§ **Data excerpts**:
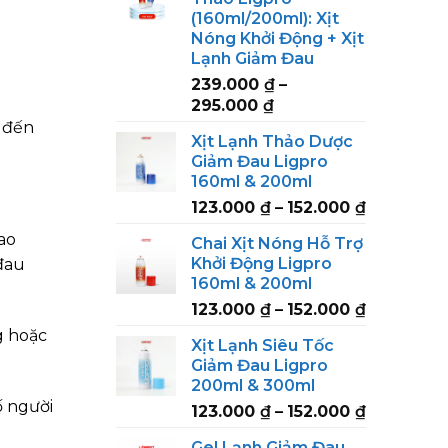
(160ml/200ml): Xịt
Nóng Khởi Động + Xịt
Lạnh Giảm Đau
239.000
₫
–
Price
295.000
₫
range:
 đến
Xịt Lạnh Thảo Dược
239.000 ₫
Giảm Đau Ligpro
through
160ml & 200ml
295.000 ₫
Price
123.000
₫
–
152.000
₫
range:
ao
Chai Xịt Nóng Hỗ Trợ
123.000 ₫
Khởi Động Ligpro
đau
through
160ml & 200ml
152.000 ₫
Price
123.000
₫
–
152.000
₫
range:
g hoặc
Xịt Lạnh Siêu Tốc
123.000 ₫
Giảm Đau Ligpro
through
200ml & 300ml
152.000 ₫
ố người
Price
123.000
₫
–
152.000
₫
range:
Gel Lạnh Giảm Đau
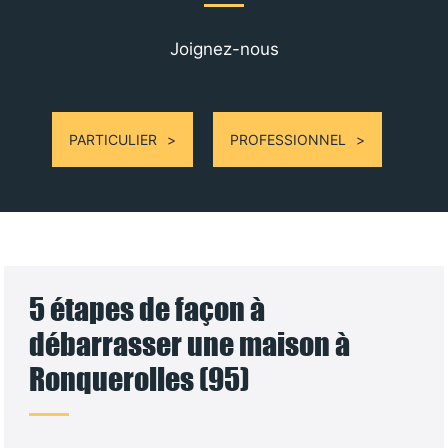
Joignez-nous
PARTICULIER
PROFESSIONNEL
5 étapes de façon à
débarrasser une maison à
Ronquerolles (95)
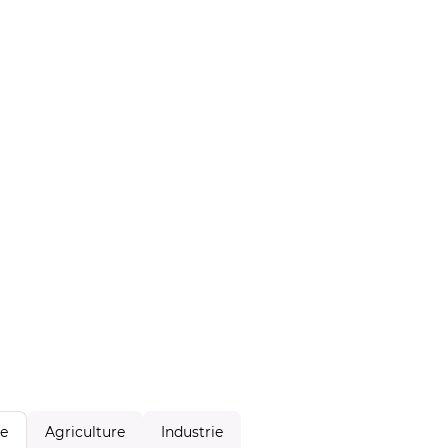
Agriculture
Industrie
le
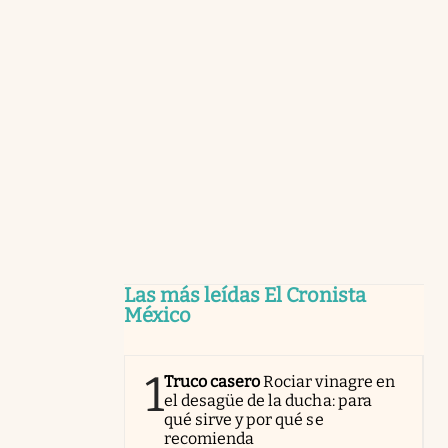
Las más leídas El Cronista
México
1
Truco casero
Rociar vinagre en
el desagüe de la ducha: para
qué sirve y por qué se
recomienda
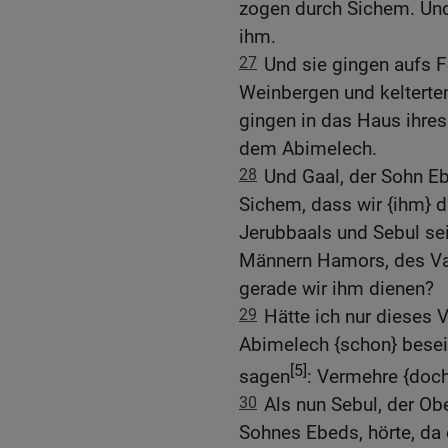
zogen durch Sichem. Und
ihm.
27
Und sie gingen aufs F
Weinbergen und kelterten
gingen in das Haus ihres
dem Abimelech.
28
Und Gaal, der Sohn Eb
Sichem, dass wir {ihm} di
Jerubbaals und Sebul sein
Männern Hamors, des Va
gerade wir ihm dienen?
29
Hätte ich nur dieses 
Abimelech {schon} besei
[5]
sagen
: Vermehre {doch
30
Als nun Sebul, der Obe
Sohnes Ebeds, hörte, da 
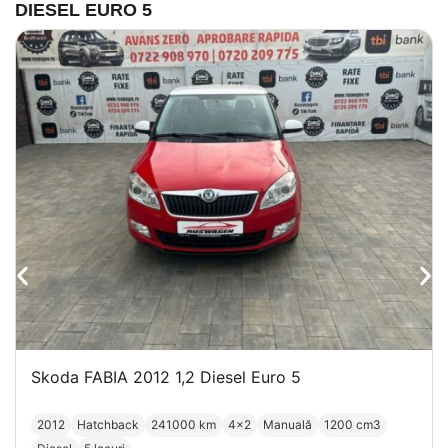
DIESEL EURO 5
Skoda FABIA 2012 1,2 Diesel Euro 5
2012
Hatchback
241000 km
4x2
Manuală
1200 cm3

---

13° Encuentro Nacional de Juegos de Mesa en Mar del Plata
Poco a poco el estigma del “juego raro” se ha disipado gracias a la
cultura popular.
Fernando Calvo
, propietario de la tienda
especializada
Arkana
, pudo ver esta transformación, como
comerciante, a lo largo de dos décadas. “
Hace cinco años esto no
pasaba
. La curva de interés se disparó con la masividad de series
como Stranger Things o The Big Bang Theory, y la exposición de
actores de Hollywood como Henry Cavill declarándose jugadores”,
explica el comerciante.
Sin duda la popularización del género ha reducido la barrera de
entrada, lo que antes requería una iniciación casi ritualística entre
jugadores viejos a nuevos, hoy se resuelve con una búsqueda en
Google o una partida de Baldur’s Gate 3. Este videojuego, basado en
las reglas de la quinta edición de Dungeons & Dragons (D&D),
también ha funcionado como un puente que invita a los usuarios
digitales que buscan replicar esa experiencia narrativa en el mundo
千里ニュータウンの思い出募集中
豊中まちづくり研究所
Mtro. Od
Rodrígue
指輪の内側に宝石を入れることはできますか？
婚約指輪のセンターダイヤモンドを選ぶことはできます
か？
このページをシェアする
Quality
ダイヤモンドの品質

§ **EXERCISE PROMPT**: Reprint exactly the lines above that start at the one with "(160ml/200ml): Xịt" and end at the one with "200ml & 300ml", keeping both and adding none.

§ **ANSWER TO THE EXERCISE**:
(160ml/200ml): Xịt
Nóng Khởi Động + Xịt
Lạnh Giảm Đau
239.000
₫
–
Price
295.000
₫
range:
 đến
Xịt Lạnh Thảo Dược
239.000 ₫
Giảm Đau Ligpro
through
160ml & 200ml
295.000 ₫
Price
123.000
₫
–
152.000
₫
range:
ao
Chai Xịt Nóng Hỗ Trợ
123.000 ₫
Khởi Động Ligpro
đau
through
160ml & 200ml
152.000 ₫
Price
123.000
₫
–
152.000
₫
range:
g hoặc
Xịt Lạnh Siêu Tốc
123.000 ₫
Giảm Đau Ligpro
through
200ml & 300ml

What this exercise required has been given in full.